### Exercise instructions
Return all lines from the listing below in which "یونیوا" appears.

### Source data
########################################
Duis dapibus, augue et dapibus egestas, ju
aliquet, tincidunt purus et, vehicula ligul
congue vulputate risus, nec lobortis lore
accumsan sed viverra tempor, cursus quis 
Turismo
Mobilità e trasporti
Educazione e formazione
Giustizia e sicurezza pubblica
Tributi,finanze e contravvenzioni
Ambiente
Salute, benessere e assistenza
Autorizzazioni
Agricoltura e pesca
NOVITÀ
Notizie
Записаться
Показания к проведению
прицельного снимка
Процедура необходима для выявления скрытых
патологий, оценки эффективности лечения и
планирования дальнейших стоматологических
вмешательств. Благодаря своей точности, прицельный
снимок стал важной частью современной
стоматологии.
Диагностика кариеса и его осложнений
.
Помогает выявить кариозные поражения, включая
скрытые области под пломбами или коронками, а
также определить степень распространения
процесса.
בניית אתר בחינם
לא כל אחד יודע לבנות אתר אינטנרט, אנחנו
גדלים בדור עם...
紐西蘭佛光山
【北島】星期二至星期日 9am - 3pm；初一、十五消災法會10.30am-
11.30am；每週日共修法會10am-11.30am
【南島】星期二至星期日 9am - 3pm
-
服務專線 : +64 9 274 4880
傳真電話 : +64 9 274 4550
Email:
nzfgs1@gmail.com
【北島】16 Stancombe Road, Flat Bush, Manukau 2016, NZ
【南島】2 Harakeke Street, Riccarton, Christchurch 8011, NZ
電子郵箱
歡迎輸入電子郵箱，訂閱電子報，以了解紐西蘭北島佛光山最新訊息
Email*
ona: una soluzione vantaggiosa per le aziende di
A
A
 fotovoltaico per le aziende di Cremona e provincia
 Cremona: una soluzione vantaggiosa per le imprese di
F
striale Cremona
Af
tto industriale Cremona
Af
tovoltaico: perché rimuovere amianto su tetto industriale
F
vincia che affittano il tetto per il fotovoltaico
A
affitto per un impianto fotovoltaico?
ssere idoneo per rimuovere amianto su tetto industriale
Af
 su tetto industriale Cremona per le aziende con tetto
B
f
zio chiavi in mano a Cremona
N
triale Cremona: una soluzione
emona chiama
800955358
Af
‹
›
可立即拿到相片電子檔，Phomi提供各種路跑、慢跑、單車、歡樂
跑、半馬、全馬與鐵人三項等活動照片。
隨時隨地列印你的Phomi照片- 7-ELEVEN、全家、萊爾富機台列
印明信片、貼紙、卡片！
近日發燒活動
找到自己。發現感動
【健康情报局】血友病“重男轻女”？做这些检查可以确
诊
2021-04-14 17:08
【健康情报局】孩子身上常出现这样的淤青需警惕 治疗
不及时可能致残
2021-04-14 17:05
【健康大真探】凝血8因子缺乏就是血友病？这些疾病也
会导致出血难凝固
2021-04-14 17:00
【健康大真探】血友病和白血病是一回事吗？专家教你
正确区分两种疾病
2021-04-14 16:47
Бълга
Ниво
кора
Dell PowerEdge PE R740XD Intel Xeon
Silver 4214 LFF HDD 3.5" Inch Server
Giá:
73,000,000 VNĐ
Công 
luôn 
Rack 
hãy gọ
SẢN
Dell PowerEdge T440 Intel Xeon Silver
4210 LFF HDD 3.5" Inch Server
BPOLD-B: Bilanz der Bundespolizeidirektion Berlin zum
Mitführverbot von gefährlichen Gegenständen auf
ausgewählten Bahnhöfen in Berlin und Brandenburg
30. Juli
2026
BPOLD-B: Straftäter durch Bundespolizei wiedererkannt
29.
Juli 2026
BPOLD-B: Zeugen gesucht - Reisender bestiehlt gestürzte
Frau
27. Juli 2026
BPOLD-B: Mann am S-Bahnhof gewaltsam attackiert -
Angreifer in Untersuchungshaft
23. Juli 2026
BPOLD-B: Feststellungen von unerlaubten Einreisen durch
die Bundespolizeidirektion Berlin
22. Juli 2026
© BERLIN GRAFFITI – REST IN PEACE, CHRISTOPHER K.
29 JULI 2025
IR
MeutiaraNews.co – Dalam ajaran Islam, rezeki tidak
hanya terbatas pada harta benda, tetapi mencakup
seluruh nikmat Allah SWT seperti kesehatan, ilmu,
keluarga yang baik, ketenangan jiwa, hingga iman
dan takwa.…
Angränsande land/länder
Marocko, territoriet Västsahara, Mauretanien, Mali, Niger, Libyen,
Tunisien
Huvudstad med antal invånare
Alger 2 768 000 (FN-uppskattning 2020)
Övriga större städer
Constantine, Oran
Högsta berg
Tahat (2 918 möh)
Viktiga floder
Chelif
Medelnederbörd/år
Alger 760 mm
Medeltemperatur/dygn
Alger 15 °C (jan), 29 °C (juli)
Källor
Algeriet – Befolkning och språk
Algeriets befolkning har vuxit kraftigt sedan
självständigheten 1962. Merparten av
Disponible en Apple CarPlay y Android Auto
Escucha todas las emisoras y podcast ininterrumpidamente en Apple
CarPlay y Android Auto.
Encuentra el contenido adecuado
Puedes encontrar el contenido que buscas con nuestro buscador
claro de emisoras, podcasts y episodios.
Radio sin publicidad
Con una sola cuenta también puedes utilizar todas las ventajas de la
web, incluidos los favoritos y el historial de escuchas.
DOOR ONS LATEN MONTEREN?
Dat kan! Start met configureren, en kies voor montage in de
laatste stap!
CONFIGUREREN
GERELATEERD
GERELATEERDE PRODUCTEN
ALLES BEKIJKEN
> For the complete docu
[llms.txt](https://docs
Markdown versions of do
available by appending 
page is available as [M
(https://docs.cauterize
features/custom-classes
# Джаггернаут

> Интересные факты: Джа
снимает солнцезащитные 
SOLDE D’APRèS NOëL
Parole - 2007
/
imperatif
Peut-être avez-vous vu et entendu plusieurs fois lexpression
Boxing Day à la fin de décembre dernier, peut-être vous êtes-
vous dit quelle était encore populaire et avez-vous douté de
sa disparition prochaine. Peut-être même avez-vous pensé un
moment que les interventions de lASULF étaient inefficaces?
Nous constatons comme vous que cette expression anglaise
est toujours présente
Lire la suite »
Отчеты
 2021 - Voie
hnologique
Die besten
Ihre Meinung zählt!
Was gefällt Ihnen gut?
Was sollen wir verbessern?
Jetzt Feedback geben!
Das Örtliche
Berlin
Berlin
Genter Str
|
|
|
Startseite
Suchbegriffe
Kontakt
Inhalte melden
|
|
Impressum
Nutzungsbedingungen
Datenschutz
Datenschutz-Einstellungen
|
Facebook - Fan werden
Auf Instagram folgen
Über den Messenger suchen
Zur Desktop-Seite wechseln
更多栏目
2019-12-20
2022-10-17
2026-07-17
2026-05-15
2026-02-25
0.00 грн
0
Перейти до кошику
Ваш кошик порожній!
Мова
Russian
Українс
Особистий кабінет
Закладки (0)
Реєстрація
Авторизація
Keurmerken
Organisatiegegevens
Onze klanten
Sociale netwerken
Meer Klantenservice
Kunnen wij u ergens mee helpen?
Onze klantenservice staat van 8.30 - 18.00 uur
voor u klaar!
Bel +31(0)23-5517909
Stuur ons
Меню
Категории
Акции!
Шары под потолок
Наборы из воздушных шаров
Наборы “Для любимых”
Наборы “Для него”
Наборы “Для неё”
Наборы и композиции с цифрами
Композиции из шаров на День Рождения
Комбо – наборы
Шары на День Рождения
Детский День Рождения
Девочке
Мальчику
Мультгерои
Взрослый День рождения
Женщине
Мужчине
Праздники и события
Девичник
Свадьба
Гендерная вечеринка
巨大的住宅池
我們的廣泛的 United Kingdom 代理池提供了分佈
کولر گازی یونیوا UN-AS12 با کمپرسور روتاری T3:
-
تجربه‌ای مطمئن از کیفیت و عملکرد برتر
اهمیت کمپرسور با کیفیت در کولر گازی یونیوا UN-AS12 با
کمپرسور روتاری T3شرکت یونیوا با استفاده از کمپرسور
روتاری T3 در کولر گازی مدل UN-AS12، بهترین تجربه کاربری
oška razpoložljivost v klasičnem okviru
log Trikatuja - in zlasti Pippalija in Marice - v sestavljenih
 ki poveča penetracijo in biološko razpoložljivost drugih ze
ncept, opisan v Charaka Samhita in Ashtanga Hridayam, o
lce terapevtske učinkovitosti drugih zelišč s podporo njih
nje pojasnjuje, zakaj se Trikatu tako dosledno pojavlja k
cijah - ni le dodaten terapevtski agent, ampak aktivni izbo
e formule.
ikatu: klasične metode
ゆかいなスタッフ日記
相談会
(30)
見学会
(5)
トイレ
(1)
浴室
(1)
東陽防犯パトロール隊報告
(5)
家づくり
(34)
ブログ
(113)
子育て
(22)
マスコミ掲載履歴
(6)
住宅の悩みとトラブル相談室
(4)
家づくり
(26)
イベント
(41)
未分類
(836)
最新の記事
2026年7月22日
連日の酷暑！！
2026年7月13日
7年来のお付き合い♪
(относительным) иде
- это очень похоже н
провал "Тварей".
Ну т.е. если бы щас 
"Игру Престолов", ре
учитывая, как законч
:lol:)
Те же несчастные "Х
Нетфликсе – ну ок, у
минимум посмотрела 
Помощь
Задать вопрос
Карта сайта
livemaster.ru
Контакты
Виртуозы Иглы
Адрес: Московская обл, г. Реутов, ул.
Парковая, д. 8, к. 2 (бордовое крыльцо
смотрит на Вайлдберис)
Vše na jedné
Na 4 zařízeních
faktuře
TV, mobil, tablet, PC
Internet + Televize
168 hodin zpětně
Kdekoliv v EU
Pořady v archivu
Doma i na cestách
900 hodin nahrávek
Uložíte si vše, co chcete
########################################
### Output for this exercise
کولر گازی یونیوا UN-AS12 با کمپرسور روتاری T3:
اهمیت کمپرسور با کیفیت در کولر گازی یونیوا UN-AS12 با
کمپرسور روتاری T3شرکت یونیوا با استفاده از کمپرسور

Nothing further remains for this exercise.